A gentleman went in for treatment of an illness that doctors said would result in losing his eyesight. He was not working, he had money problems from a divorce, and he was questioning what was left for him.
The social worker involved in the case had training, said Virna Little, and very specifically said to him: "Many people who are experiencing what you are experiencing die by suicide. Are you thinking of suicide?" The man responded: "Yeah. I think about suicide a lot. I was planning to die this weekend."
He did not go through with his plan, said Little, LCSW, PsyD, director for clinical innovation at the Center for Innovation in Mental Health at the City University of New York Graduate School of Public Health and Public Policy.
She added that stories like these are becoming more common as outreach positively affects more people. And most important for providers is: "You don't know anything unless you ask."
Suicide rates are rising in nearly every state in America. Many of these deaths are preventable if everyone from family to friends to health-care providers asks the right questions, uses the right language, and helps them get the right care.
A Leading Cause of Death
Nearly 45,000 Americans age 10 and older died by suicide in 2016, making it one of the leading causes of death in America.
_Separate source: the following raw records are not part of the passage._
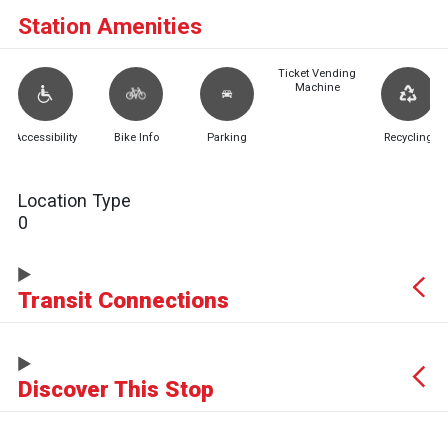
Station Amenities
Ticket Vending
Machine
Accessibility
Bike Info
Parking
Recycling
Location Type
0
Transit Connections
Discover This Stop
And the suicide rate is rising, the Centers for Disease Control and Prevention states in its Vital Signs report in June, which compares the data with statistics from 1999.
Suicide rates per 100,000 residents increased in nearly all states, the report says. State increases ranged from just less than 6 percent in Delaware to more than 57 percent in North Dakota, and 25 states had suicide rate increases of more than 30 percent compared with 1999.
Suicide is rarely caused by any single factor, and more than half 54 percent of those who died by suicide did not have a known mental health condition, Vital Signs states.
In a 2015 report, the CDC's National Violent Death Reporting System states that 44,000 people died by suicide, while "homicide claimed over 17,000 people."
When talking about suicide, word choice is important, said Kimberly H. McManama O'Brien, LCSW, PhD, a psychiatry instructor at Harvard Medical School, a research scientist in psychiatry at Boston Children's Hospital, and an Education Development Center research scientist.
The word suicide can be used, but avoid the word commit, she said.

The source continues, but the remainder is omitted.